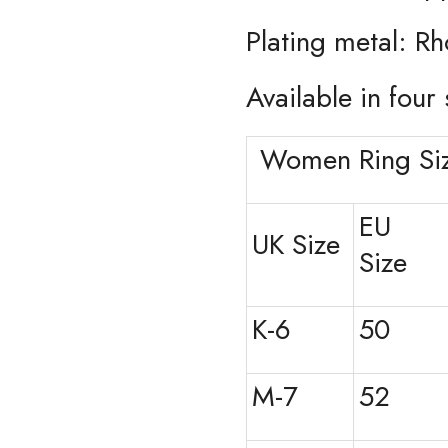
Plating metal: R
Available in four 
Women Ring Siz
EU
UK Size
Size
K-6
50
M-7
52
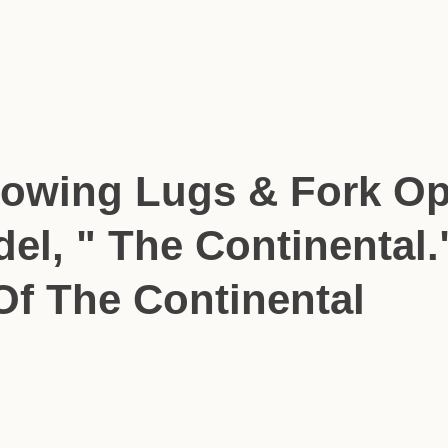
howing Lugs & Fork Op
del, " The Continental.
Of The Continental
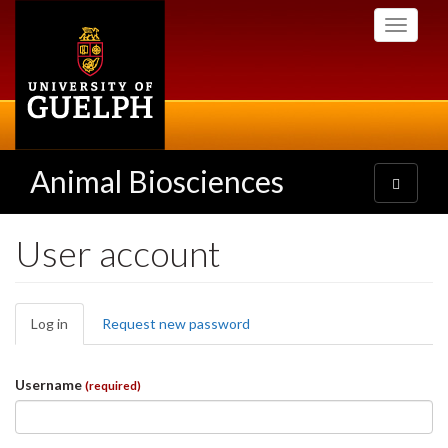
Skip
Toggle
to
navigati
main
content
Animal Biosciences
Toggle
navigatio
User account
Primary
Log in
(active
Request new password
tabs
tab)
Username
(required)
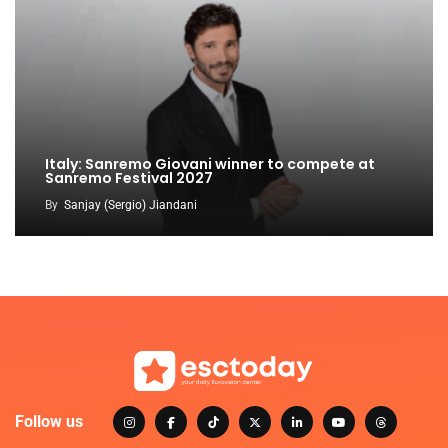
Italy: Sanremo Giovani winner to compete at
Sanremo Festival 2027
By
Sanjay (Sergio) Jiandani
Follow us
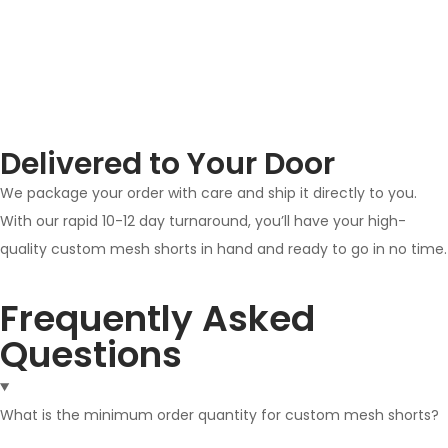
Delivered to Your Door
We package your order with care and ship it directly to you.
With our rapid 10-12 day turnaround, you’ll have your high-
quality custom mesh shorts in hand and ready to go in no time.
Frequently Asked
Questions
What is the minimum order quantity for custom mesh shorts?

# # # # #

REQUIRED WORK: The material above must be set down word for word, with no picture carried over.

TASK ANSWER:
Plating metal: R
Available in four 
Women Ring Siz
EU
UK Size
Size
K-6
50
M-7
52
howing Lugs & Fork Op
del, " The Continental.
Of The Continental
Skip
Toggle
to
navigati
main
content
Animal Biosciences
Toggle
navigatio
User account
Primary
Log in
(active
Request new password
tabs
tab)
Username
(required)
Italy: Sanremo Giovani winner to compete at
Sanremo Festival 2027
By
Sanjay (Sergio) Jiandani
Follow us
Delivered to Your Door
We package your order with care and ship it directly to you.
With our rapid 10-12 day turnaround, you’ll have your high-
quality custom mesh shorts in hand and ready to go in no time.
Frequently Asked
Questions
What is the minimum order quantity for custom mesh shorts?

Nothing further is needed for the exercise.